— Assignment —
Please report how many lines in the records below contain the word "Disney", and give nothing else.

*** Information given

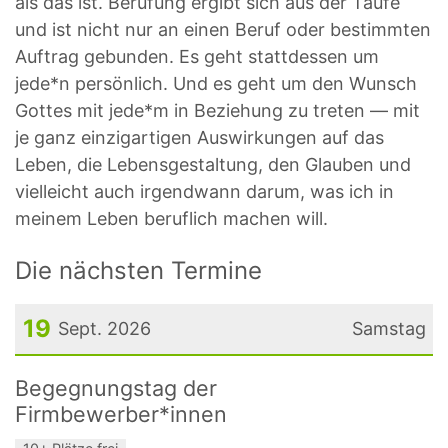
als das ist. Berufung ergibt sich aus der Taufe
und ist nicht nur an einen Beruf oder bestimmten
Auftrag gebunden. Es geht stattdessen um
jede*n persönlich. Und es geht um den Wunsch
Gottes mit jede*m in Beziehung zu treten — mit
je ganz einzigartigen Auswirkungen auf das
Leben, die Lebensgestaltung, den Glauben und
vielleicht auch irgendwann darum, was ich in
meinem Leben beruflich machen will.
Die nächsten Termine
19
Sept. 2026
Samstag
Datum: 19. September 2026
Begegnungstag der
Firmbewerber*innen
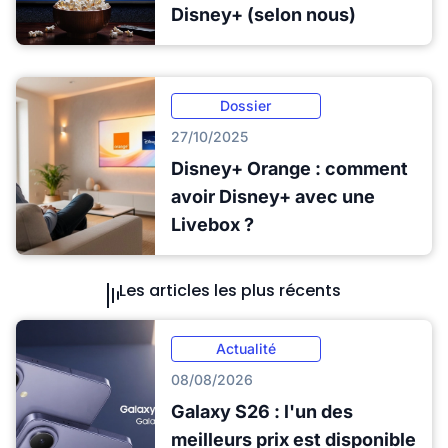
Disney+ (selon nous)
Dossier
27/10/2025
Disney+ Orange : comment
avoir Disney+ avec une
Livebox ?
Les articles les plus récents
Actualité
08/08/2026
Galaxy S26 : l'un des
meilleurs prix est disponible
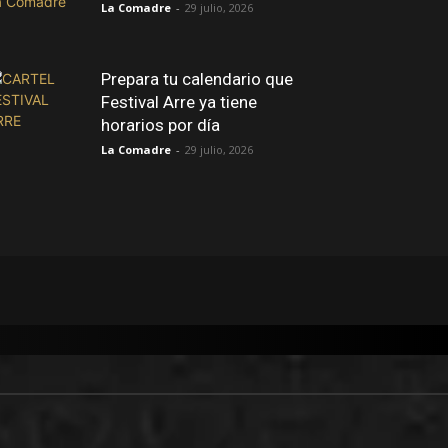
La Comadre
-
29 julio, 2026
Prepara tu calendario que
Festival Arre ya tiene
horarios por día
La Comadre
-
29 julio, 2026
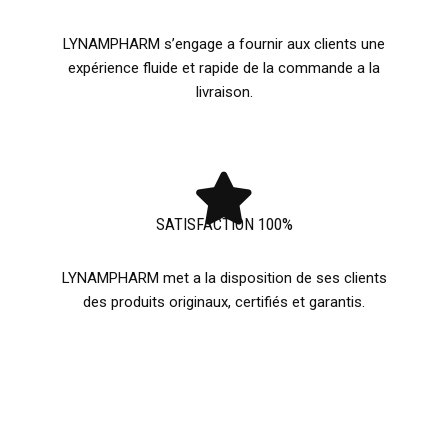
LYNAMPHARM s’engage a fournir aux clients une
expérience fluide et rapide de la commande a la
livraison.
SATISFACTION 100%
LYNAMPHARM met a la disposition de ses clients
des produits originaux, certifiés et garantis.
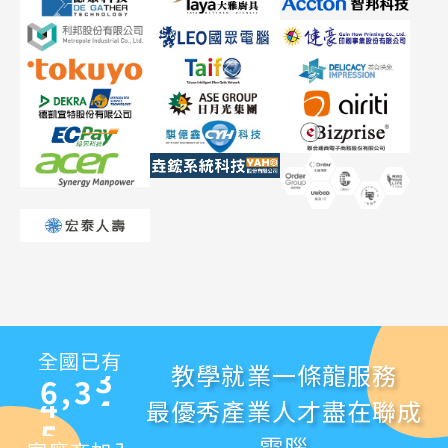
3
3
0
1
4
4
1
2
5
5
2
3
6
6
3
4
7
7
4
5
8
8
5
6
9
9
6
7
0
0
7
8
1
1
8
9
2
2
9
0
3
3
0
1
4
4
1
2
5
5
2
3
全國已有
教學就業一條龍服務
6
6
,
3
4
最優秀產業人才盡在聯成
7
7
4
5
電腦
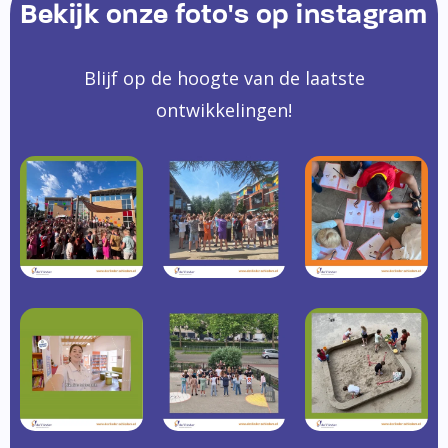
Bekijk onze foto's op instagram
Blijf op de hoogte van de laatste
ontwikkelingen!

******

— Answer space —
3